• **HOW TO COMPLETE THIS TASK**
The line with "Feuerungstechnik GmbH - Varia 2Rh" marks the first line to copy, and the line with "elementos en la" marks the last. Transcribe that stretch of the data below exactly, without pictures.

• **RECORDS FOR THE EXERCISE**

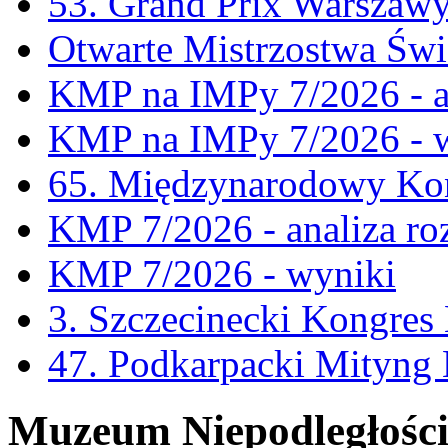
53. Grand Prix Warszaw
Otwarte Mistrzostwa Świ
KMP na IMPy 7/2026 - a
KMP na IMPy 7/2026 - 
65. Międzynarodowy Kon
KMP 7/2026 - analiza ro
KMP 7/2026 - wyniki
3. Szczecinecki Kongre
47. Podkarpacki Mityng
Muzeum Niepodległośc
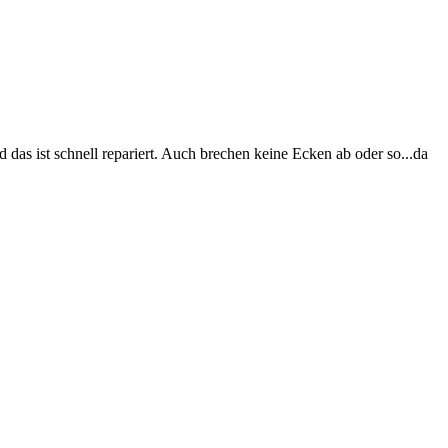
as ist schnell repariert. Auch brechen keine Ecken ab oder so...da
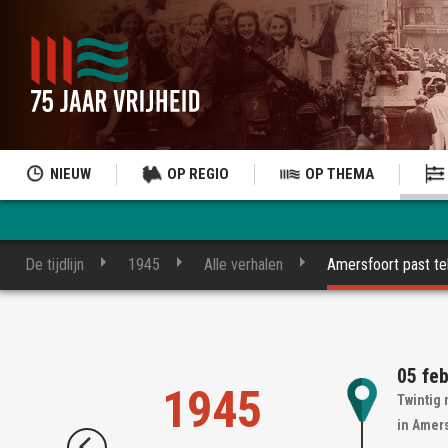
NIEUW
OP REGIO
OP THEMA
De tijdlijn
1945
Alle verhalen
Amersfoort past te
05 fe
1945
Twintig
in Amer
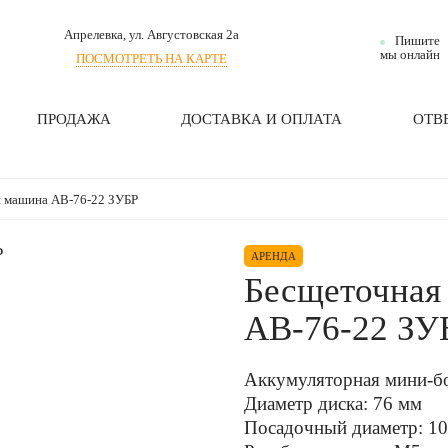
Апрелевка
, ул. Августовская 2а
Пишите
мы онлайн
ПОСМОТРЕТЬ НА КАРТЕ
ПРОДАЖА
ДОСТАВКА И ОПЛАТА
ОТВ
я машина АВ-76-22 ЗУБР
АРЕНДА
Бесщеточная
АВ-76-22 ЗУ
Аккумуляторная мини-б
Диаметр диска: 76 мм
Посадочный диаметр: 1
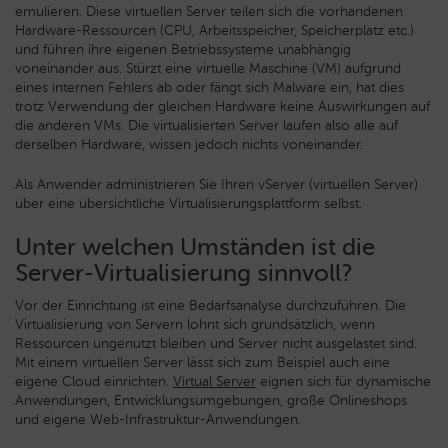
emulieren. Diese virtuellen Server teilen sich die vorhandenen
Hardware-Ressourcen (CPU, Arbeitsspeicher, Speicherplatz etc.)
und führen ihre eigenen Betriebssysteme unabhängig
voneinander aus. Stürzt eine virtuelle Maschine (VM) aufgrund
eines internen Fehlers ab oder fängt sich Malware ein, hat dies
trotz Verwendung der gleichen Hardware keine Auswirkungen auf
die anderen VMs. Die virtualisierten Server laufen also alle auf
derselben Hardware, wissen jedoch nichts voneinander.
Als Anwender administrieren Sie Ihren vServer (virtuellen Server)
über eine übersichtliche Virtualisierungsplattform selbst.
Unter welchen Umständen ist die
Server-Virtualisierung sinnvoll?
Vor der Einrichtung ist eine Bedarfsanalyse durchzuführen. Die
Virtualisierung von Servern lohnt sich grundsätzlich, wenn
Ressourcen ungenutzt bleiben und Server nicht ausgelastet sind.
Mit einem virtuellen Server lässt sich zum Beispiel auch eine
eigene Cloud einrichten.
Virtual Server
eignen sich für dynamische
Anwendungen, Entwicklungsumgebungen, große Onlineshops
und eigene Web-Infrastruktur-Anwendungen.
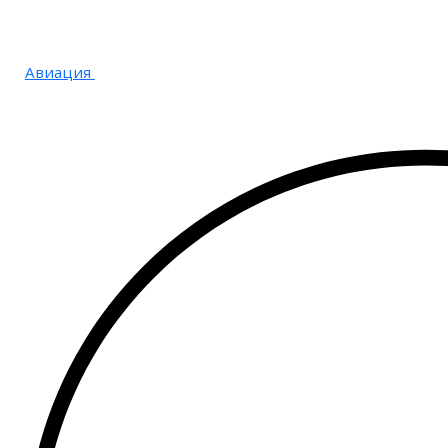
Авиация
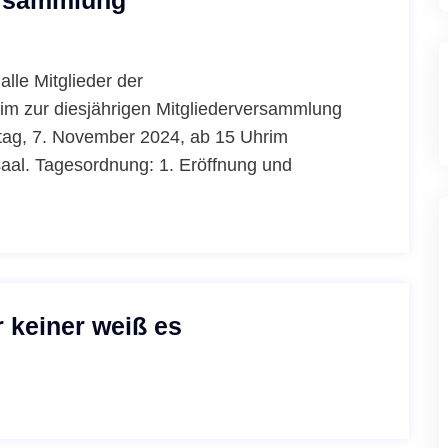
ersammlung
alle Mitglieder der
im zur diesjährigen Mitgliederversammlung
tag, 7. November 2024, ab 15 Uhrim
aal. Tagesordnung: 1. Eröffnung und
r keiner weiß es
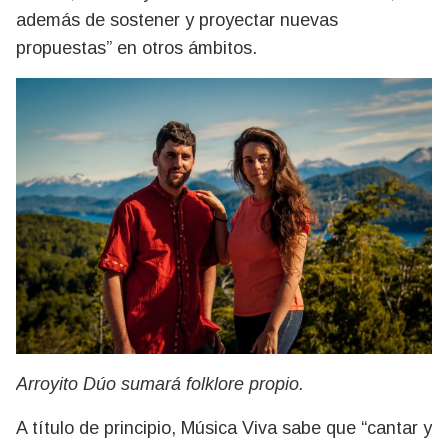
además de sostener y proyectar nuevas
propuestas” en otros ámbitos.
Arroyito Dúo sumará folklore propio.
A título de principio, Música Viva sabe que “cantar y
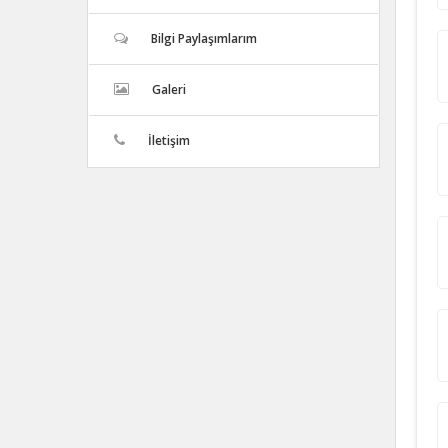
Bilgi Paylaşımlarım
Galeri
İletişim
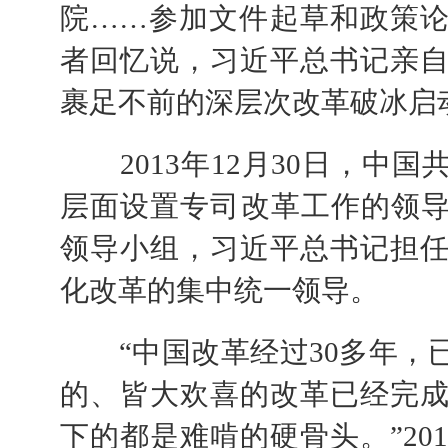
院……参加文件起草和政策
者回忆说，习近平总书记亲
裹足不前的深层次改革破冰启
2013年12月30日，中
层面设置专司改革工作的领
领导小组，习近平总书记担
化改革的集中统一领导。
“中国改革经过30多年，
的、皆大欢喜的改革已经完
下的都是难啃的硬骨头。”20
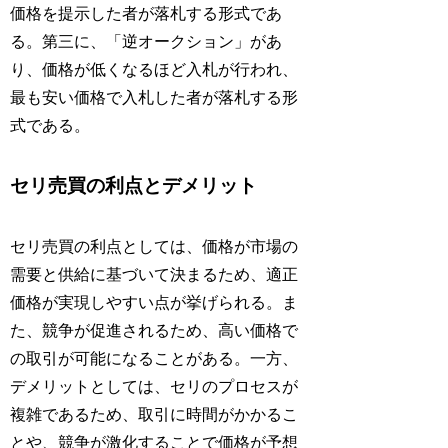
価格を提示した者が落札する形式であ
る。第三に、「逆オークション」があ
り、価格が低くなるほど入札が行われ、
最も安い価格で入札した者が落札する形
式である。
セリ売買の利点とデメリット
セリ売買の利点としては、価格が市場の
需要と供給に基づいて決まるため、適正
価格が実現しやすい点が挙げられる。ま
た、競争が促進されるため、高い価格で
の取引が可能になることがある。一方、
デメリットとしては、セリのプロセスが
複雑であるため、取引に時間がかかるこ
とや、競争が激化することで価格が予想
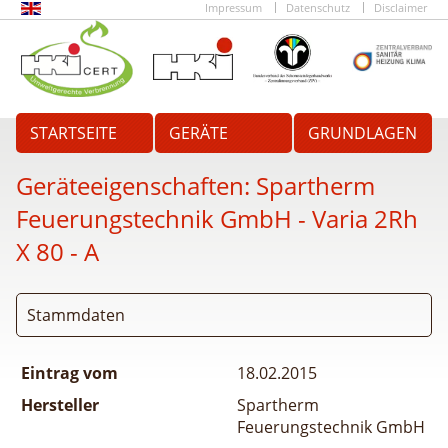
Impressum
Datenschutz
Disclaimer
STARTSEITE
GERÄTE
GRUNDLAGEN
Geräteeigenschaften:
Spartherm
Feuerungstechnik GmbH - Varia 2Rh
X 80 - A
Stammdaten
Eintrag vom
18.02.2015
Hersteller
Spartherm
Feuerungstechnik GmbH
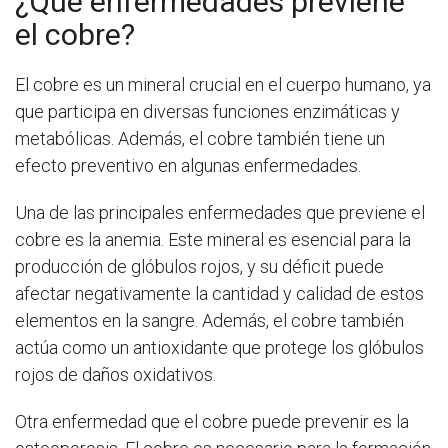
¿Qué enfermedades previene
el cobre?
El cobre es un mineral crucial en el cuerpo humano, ya
que participa en diversas funciones enzimáticas y
metabólicas. Además, el cobre también tiene un
efecto preventivo en algunas enfermedades.
Una de las principales enfermedades que previene el
cobre es la anemia. Este mineral es esencial para la
producción de glóbulos rojos, y su déficit puede
afectar negativamente la cantidad y calidad de estos
elementos en la sangre. Además, el cobre también
actúa como un antioxidante que protege los glóbulos
rojos de daños oxidativos.
Otra enfermedad que el cobre puede prevenir es la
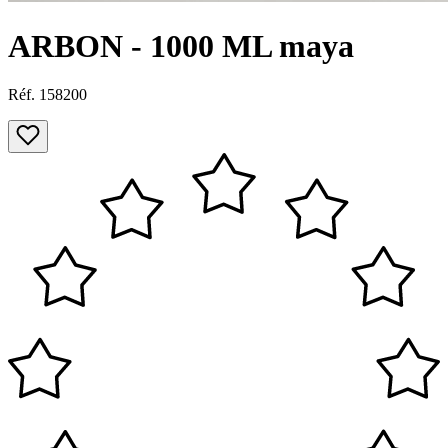
ARBON - 1000 ML maya
Réf. 158200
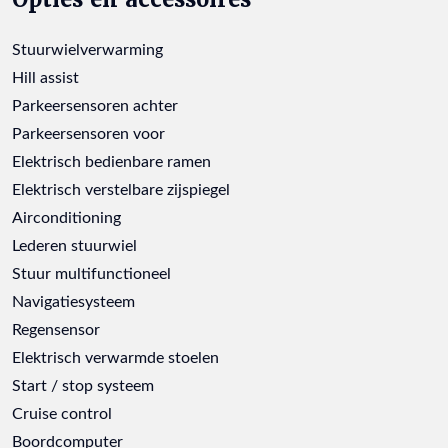
Stuurwielverwarming
Hill assist
Parkeersensoren achter
Parkeersensoren voor
Elektrisch bedienbare ramen
Elektrisch verstelbare zijspiegel
Airconditioning
Lederen stuurwiel
Stuur multifunctioneel
Navigatiesysteem
Regensensor
Elektrisch verwarmde stoelen
Start / stop systeem
Cruise control
Boordcomputer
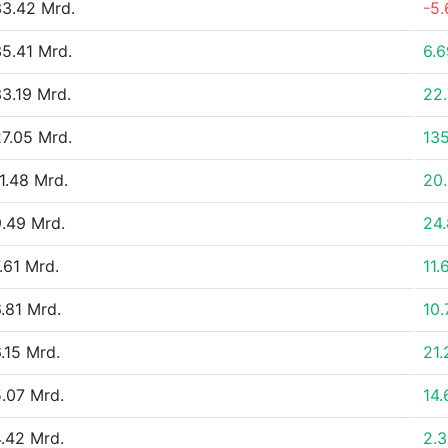
3.42 Mrd.
-5
5.41 Mrd.
6.
3.19 Mrd.
22
7.05 Mrd.
13
1.48 Mrd.
20
.49 Mrd.
24
.61 Mrd.
11.
.81 Mrd.
10
.15 Mrd.
21
.07 Mrd.
14
.42 Mrd.
2.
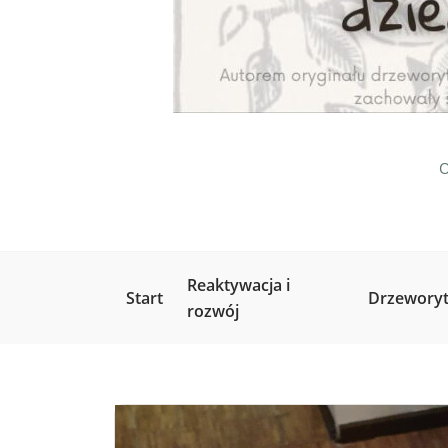
O
Reaktywacja i
Start
Drzeworyt
rozwój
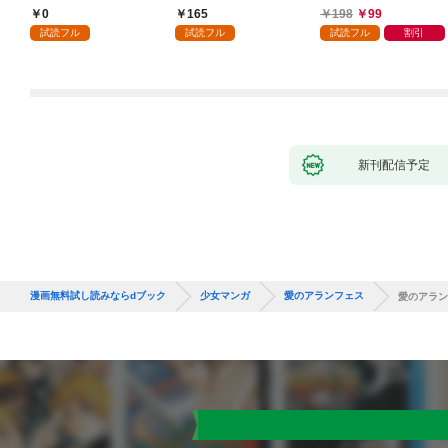
執着されています第1
入り～: 1
ころ、無表情な旦那様
0
165
198
99
話
が「愛してる」と言っ
試読フル
試読フル
試読フル
割引
てきました。1
新刊配信予定
漫画無料試し読みならdブック
少女マンガ
愛のアランフェス
愛のアラン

• **ANSWER SECTION**
Feuerungstechnik GmbH - Varia 2Rh
X 80 - A
Stammdaten
Eintrag vom
18.02.2015
Hersteller
Spartherm
Feuerungstechnik GmbH
¿Qué enfermedades previene
el cobre?
El cobre es un mineral crucial en el cuerpo humano, ya
que participa en diversas funciones enzimáticas y
metabólicas. Además, el cobre también tiene un
efecto preventivo en algunas enfermedades.
Una de las principales enfermedades que previene el
cobre es la anemia. Este mineral es esencial para la
producción de glóbulos rojos, y su déficit puede
afectar negativamente la cantidad y calidad de estos
elementos en la sangre. Además, el cobre también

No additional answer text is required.